§ **What the exercise asks**
Tell how many lines in the data hold "ganz", giving that figure alone.

Page-level text extractions
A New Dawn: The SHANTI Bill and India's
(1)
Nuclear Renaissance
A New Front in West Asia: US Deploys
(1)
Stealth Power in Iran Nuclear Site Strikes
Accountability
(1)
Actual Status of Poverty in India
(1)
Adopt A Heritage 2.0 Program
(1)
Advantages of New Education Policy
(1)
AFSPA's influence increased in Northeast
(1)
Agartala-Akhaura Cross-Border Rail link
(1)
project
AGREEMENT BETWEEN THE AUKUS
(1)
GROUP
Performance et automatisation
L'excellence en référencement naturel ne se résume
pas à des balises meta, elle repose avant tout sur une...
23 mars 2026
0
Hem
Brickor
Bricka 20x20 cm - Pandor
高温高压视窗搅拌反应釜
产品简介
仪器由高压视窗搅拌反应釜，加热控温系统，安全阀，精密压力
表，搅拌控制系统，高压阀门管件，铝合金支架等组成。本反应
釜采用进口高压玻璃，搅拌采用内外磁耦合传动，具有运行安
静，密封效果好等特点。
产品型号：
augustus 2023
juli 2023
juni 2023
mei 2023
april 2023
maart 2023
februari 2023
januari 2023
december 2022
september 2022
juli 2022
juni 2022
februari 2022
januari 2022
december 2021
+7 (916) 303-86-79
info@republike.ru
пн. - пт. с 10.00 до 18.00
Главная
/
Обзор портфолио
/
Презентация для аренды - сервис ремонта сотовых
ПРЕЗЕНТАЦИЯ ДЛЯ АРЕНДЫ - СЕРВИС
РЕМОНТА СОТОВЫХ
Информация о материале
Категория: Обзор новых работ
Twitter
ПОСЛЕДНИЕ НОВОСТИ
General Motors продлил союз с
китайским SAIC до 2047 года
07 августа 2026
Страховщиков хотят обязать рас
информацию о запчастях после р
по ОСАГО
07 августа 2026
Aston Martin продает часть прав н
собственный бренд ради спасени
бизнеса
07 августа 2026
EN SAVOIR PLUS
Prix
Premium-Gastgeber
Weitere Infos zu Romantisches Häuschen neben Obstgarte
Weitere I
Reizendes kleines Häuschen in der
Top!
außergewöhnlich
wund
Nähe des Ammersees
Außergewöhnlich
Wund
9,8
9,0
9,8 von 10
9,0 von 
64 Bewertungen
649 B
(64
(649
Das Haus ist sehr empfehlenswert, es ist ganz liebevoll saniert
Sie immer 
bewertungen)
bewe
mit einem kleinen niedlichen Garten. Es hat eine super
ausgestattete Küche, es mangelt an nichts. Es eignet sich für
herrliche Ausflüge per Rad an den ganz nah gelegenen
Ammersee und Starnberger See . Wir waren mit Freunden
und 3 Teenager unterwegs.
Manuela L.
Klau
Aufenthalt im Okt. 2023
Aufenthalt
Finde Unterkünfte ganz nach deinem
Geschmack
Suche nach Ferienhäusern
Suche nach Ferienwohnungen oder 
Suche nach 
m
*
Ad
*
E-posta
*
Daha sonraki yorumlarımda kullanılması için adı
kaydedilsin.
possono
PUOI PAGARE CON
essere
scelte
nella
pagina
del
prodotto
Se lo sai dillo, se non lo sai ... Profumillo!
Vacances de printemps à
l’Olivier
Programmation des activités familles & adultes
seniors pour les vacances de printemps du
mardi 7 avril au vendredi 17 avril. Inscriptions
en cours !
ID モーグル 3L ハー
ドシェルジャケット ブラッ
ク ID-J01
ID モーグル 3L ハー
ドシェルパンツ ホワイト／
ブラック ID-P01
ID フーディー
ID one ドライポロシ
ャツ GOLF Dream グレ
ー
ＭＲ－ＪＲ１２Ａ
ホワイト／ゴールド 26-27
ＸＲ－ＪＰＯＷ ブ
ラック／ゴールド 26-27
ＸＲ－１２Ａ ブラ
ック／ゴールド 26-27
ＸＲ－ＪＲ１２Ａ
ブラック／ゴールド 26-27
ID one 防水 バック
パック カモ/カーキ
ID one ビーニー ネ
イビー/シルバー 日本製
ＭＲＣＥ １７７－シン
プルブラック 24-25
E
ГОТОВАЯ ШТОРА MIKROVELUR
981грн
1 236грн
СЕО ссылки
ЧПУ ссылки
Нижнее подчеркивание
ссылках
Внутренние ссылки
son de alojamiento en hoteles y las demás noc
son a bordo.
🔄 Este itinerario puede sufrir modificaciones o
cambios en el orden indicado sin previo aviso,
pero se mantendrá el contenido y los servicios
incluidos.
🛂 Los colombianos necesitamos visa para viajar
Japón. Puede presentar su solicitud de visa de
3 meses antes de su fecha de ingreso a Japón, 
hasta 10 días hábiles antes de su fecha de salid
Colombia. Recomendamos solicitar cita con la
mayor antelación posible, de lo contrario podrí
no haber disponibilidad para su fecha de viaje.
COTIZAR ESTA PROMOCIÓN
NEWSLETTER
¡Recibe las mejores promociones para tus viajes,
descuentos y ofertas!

§ **Answer box**
3